The inimitable Ernest Hemingway would have envied this declarative sentence.

This morning Juba is pleasantly windy. Last night it almost rained. In fact, some neighbourhoods received some drizzles. It is cooler today than yesterday.

At the wall of the foot of the mountain the magical words are stenciled in huge white letters. I wonder how the sign writer managed to climb up there to print the words on the rock billboard. The words are eye catching.

This morning I decide not to hike. I'm sort of observing the social distancing regime. So I jaywalk and jog up and down the narrow path as if heading to Lukwilili squatter. I'm doing what the Olympiad Kalenjin boys and girls of the Rift Valley do better. The wind carries voices of squatters who live around here. They are the quarry masters. Here and there you can hear the metallic knock of hammer or pickaxe upon a rock. Some young men are rolling stones down to be collected into a heap. Tipper trucks which have seen days drive and park at the foot of the mountain to load and cart away stones to building sites. Elsewhere an old car tyre is propped against a rock. They use this to burn the rocks in the evening so they can splinter and crack for easy quarrying. The rocks from this mountain are used for building Juba's highrise buildings. I'm told the Arabs also took cargo-loads to Khartoum when the Sudan was still Sudan.

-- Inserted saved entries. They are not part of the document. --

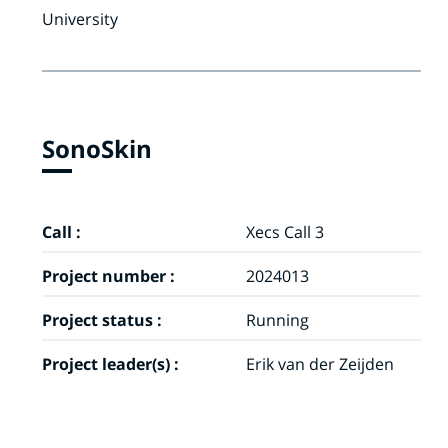
University
SonoSkin
Call :
Xecs Call 3
Project number :
2024013
Project status :
Running
Project leader(s) :
Erik van der Zeijden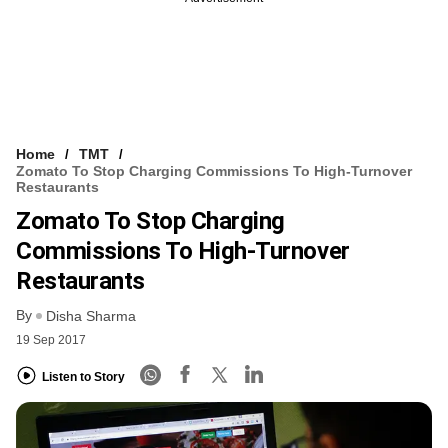
Home
TMT
Zomato To Stop Charging Commissions To High-Turnover
Restaurants
Zomato To Stop Charging
Commissions To High-Turnover
Restaurants
By
Disha Sharma
19 Sep 2017
Listen to Story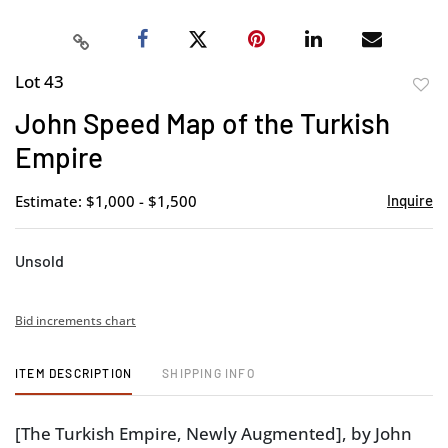
Lot 43
to
John Speed Map of the Turkish
favor
Empire
Estimate: $1,000 - $1,500
Inquire
Unsold
Bid increments chart
ITEM DESCRIPTION
SHIPPING INFO
[The Turkish Empire, Newly Augmented], by John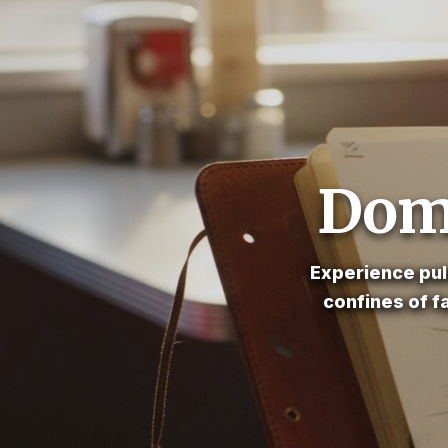
Dome
Experience pul
confines of f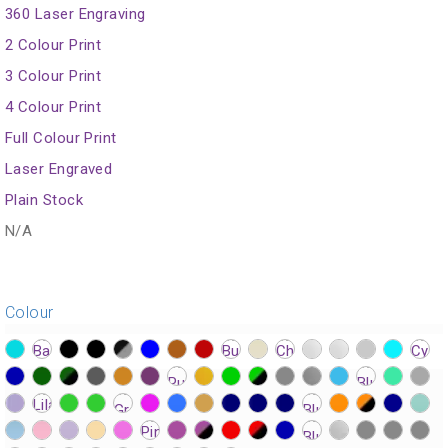
360 Laser Engraving
2 Colour Print
3 Colour Print
4 Colour Print
Full Colour Print
Laser Engraved
Plain Stock
N/A
Colour
?>
?>
?>
?>
?>
?>
?>
?>
?>
?>
?>
?>
?>
?>
?>
?>
?>
?>
?>
?>
?>
?>
?>
?>
?>
?>
?>
?>
?>
?>
?>
?>
?>
?>
?>
?>
?>
?>
?>
?>
?>
?>
?>
?>
?>
?>
?>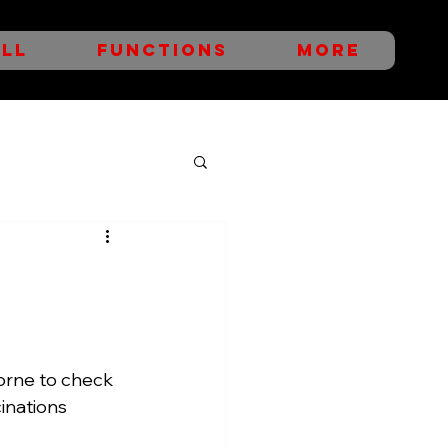
LL
FUNCTIONS
More
rne to check 
inations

I miserably dare some two young guys who have been running up and down a steep slab. I'm told they are amateur boxers. "You didn't hike the mountain today?" One of them asks me. "Today I want to try something else," I say to them. They tell me they will hike tomorrow morning. I shrug and add, "I could join you." They are resting and conversing. They look tired. They were here before sunrise. I decide to lie with my back pressed on the rock. I feel good. I gaze into space, the window to heaven. There no birds flying. No airplanes either. Juba International Airport is closed. The airspace is clear. The wind sweeps by and I breathe deep like a fake yogi. The two amateur boxers descend and walk away. I rise and walk up and down the steep rock. I feel like an amateur boxer myself. 'Sting like a bee!' "Lugala," I hear someone shout my name. I look down. Ah, it is Emmanuel Augustino J. Kulang and his two buddies in shorts. They walk leisurely as if they are tourist bird watchers. "Where is the path?" Emmanuel asks. They are going to climb the the mountain. "First time?" I ask. He nods. I shout the direction to him the South Sudanese way. "Look," I say, pointing westward. " Follow that path up to the big church (oba synagogue?), then turn left before the church. When you look up the mountain you will see people following each other (in a slow motion column). They disappear into the mountain and I walk into the hila.